### WHAT THIS TASK INVOLVES
The records follow. Transcribe only the lines from the line containing "Find anything that" through the end, both ends included, and leave out the pictures.

(Dataset entries)
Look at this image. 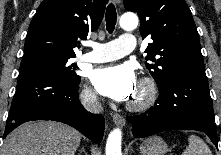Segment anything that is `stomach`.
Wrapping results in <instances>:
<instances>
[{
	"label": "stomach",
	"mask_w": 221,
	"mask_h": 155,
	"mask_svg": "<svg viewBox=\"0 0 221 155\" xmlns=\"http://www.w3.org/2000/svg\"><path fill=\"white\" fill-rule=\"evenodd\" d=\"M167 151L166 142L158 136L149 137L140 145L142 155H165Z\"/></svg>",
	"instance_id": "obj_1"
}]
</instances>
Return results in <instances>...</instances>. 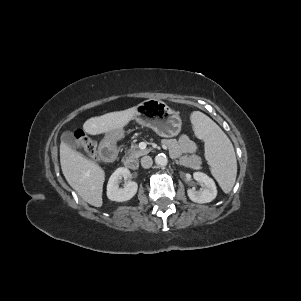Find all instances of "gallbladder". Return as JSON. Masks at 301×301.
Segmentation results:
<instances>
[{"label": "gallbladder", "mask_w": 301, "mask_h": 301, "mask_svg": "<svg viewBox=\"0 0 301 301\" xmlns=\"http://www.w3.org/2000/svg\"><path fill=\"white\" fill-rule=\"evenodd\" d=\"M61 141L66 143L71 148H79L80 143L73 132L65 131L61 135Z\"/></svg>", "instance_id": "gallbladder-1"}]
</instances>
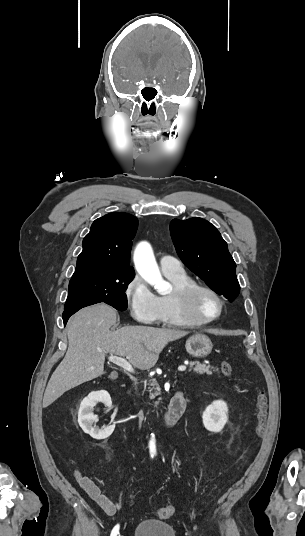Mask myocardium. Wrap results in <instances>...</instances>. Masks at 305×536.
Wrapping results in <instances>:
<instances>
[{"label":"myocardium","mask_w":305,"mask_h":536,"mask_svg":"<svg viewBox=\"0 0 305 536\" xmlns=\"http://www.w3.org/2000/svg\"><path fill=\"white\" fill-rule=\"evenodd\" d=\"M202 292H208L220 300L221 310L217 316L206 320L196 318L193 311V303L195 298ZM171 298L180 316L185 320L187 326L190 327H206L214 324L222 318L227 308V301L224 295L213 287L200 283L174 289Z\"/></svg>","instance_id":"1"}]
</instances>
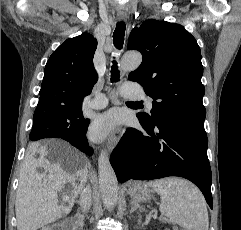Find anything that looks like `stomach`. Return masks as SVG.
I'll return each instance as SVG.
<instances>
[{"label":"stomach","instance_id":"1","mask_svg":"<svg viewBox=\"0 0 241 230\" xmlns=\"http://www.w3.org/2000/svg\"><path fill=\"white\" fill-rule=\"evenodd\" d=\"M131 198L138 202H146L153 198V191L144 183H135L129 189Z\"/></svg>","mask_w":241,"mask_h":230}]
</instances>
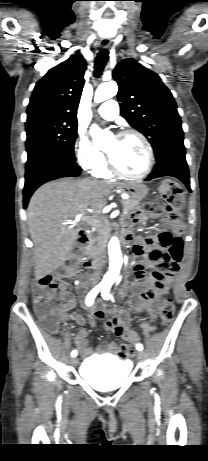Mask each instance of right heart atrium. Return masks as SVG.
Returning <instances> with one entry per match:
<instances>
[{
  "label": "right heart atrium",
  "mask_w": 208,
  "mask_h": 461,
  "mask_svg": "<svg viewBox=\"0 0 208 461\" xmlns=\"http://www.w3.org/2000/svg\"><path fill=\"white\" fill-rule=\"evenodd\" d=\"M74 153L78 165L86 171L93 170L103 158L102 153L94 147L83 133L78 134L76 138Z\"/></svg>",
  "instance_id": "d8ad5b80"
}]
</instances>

### TASK OUTPUT
Find anything that looks like `stomach`. Return masks as SVG.
I'll return each instance as SVG.
<instances>
[{"label":"stomach","instance_id":"1","mask_svg":"<svg viewBox=\"0 0 241 230\" xmlns=\"http://www.w3.org/2000/svg\"><path fill=\"white\" fill-rule=\"evenodd\" d=\"M131 198L138 202H146L153 198V191L144 183H135L129 189Z\"/></svg>","mask_w":241,"mask_h":230}]
</instances>
Mask each instance of right heart atrium. Return masks as SVG.
Returning <instances> with one entry per match:
<instances>
[{
  "label": "right heart atrium",
  "mask_w": 208,
  "mask_h": 461,
  "mask_svg": "<svg viewBox=\"0 0 208 461\" xmlns=\"http://www.w3.org/2000/svg\"><path fill=\"white\" fill-rule=\"evenodd\" d=\"M74 153L78 165L86 171L93 170L103 158L102 153L94 147L83 133L78 134L76 138Z\"/></svg>",
  "instance_id": "d8ad5b80"
}]
</instances>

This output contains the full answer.